Modeling Aqueous Ozone/UV Process Using Oxalic

Acid as Probe Chemical

Temesgen Garoma1* and Mirat D. Gurol2

1 Formerly a doctoral student at UC - San Diego and San Diego State University, and

currently affiliated with Parsons Water and Infrastructure, Pasadena, CA 91124

2 Department of Civil and Environmental Engineering, San Diego State University, San

Diego, CA 92182

* Corresponding Author Current Address: 100 West Walnut Street, Pasadena, CA 92114,

Tel: 626-440-3020, Fax: 626-440-6337, Email: [email protected]

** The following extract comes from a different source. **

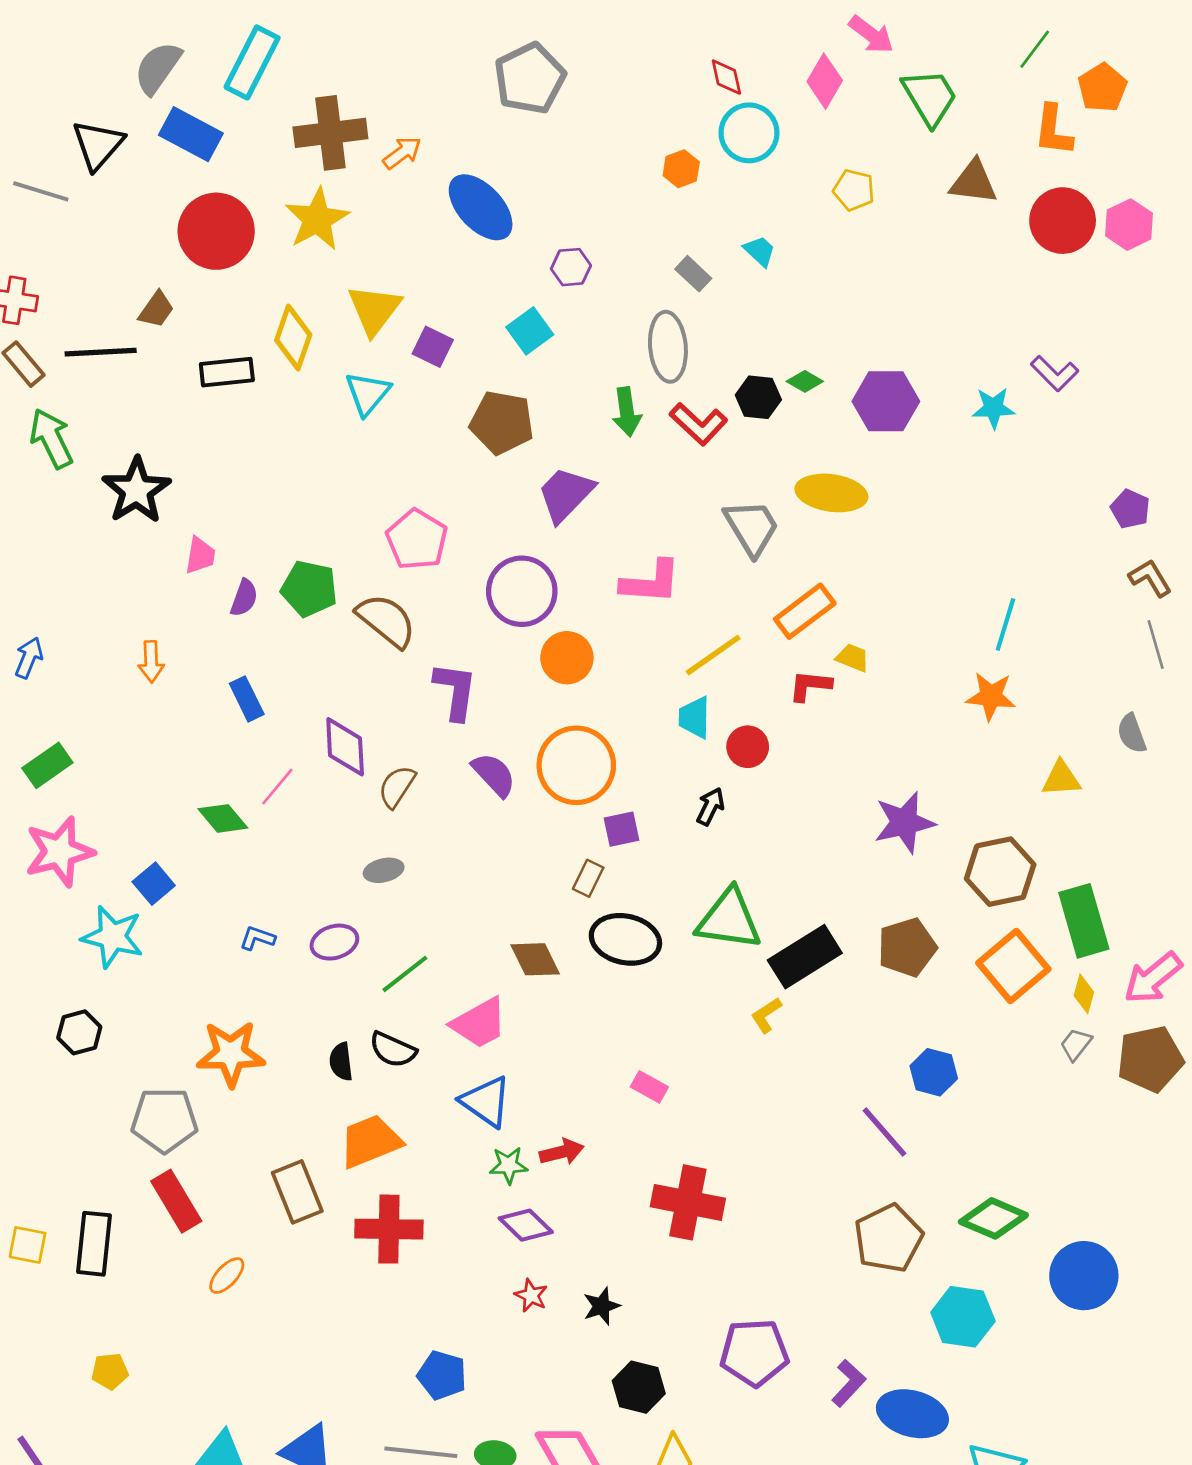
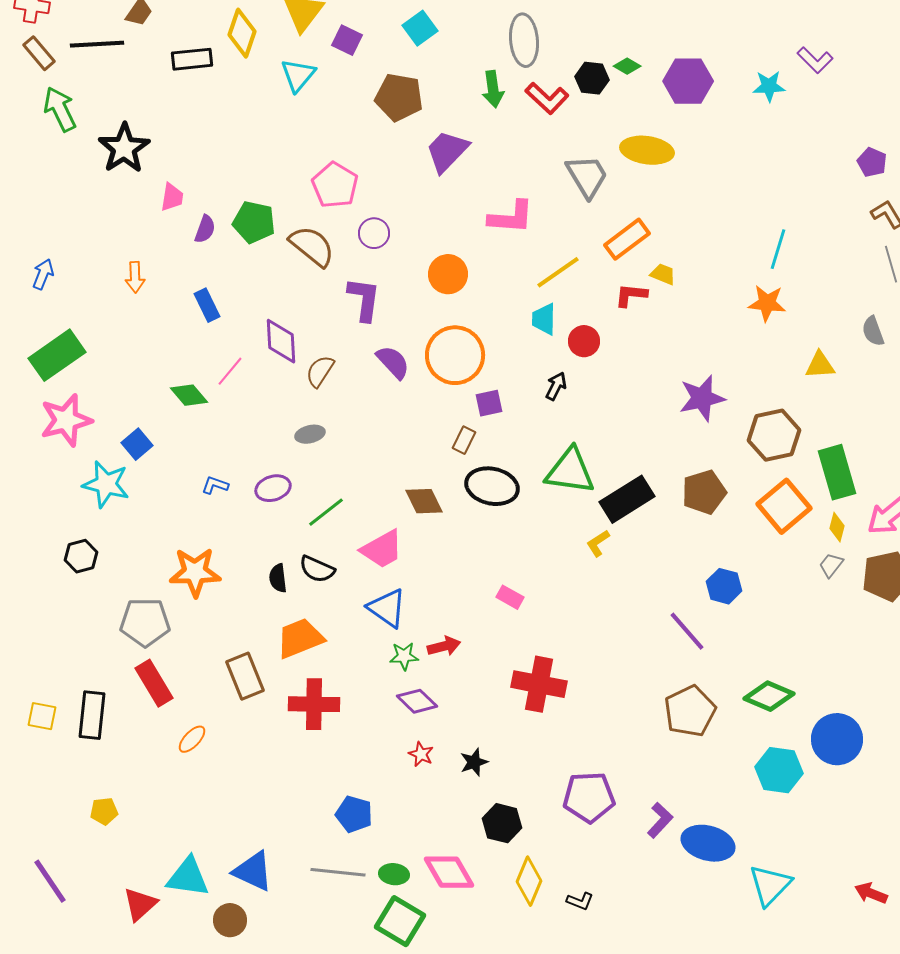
purple circle: (522, 591) -> (374, 233), moved, size x0.6
green rectangle: (47, 765) -> (57, 355), size x1.5
cyan hexagon: (963, 1317) -> (779, 770), moved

On the following pages the supporting information for the article entitled “Modeling Aqueous

Ozone/UV Process Using Oxalic Acid as Probe Chemical” is presented. First, based on proposed

reaction mechanisms for an Ozone/UV system in natural waters detailed derivation for the kinetic model

that describes the interaction of ozone with UV light is presented. The experimental results used in the

determination of the effective path length of UV light and volumetric mass transfer coefficient for the

experimental reactor is also presented. Finally, the effect varying bicarbonate concentration, pH, and

effective path length on removal efficiency of oxalic acid is presented. The effects of incident UV light

intensity and influent ozone gas concentration on the accumulation of hydrogen peroxide (H2O2) and

hydroxyl radical (OH•) in the Ozone/UV system is also presented.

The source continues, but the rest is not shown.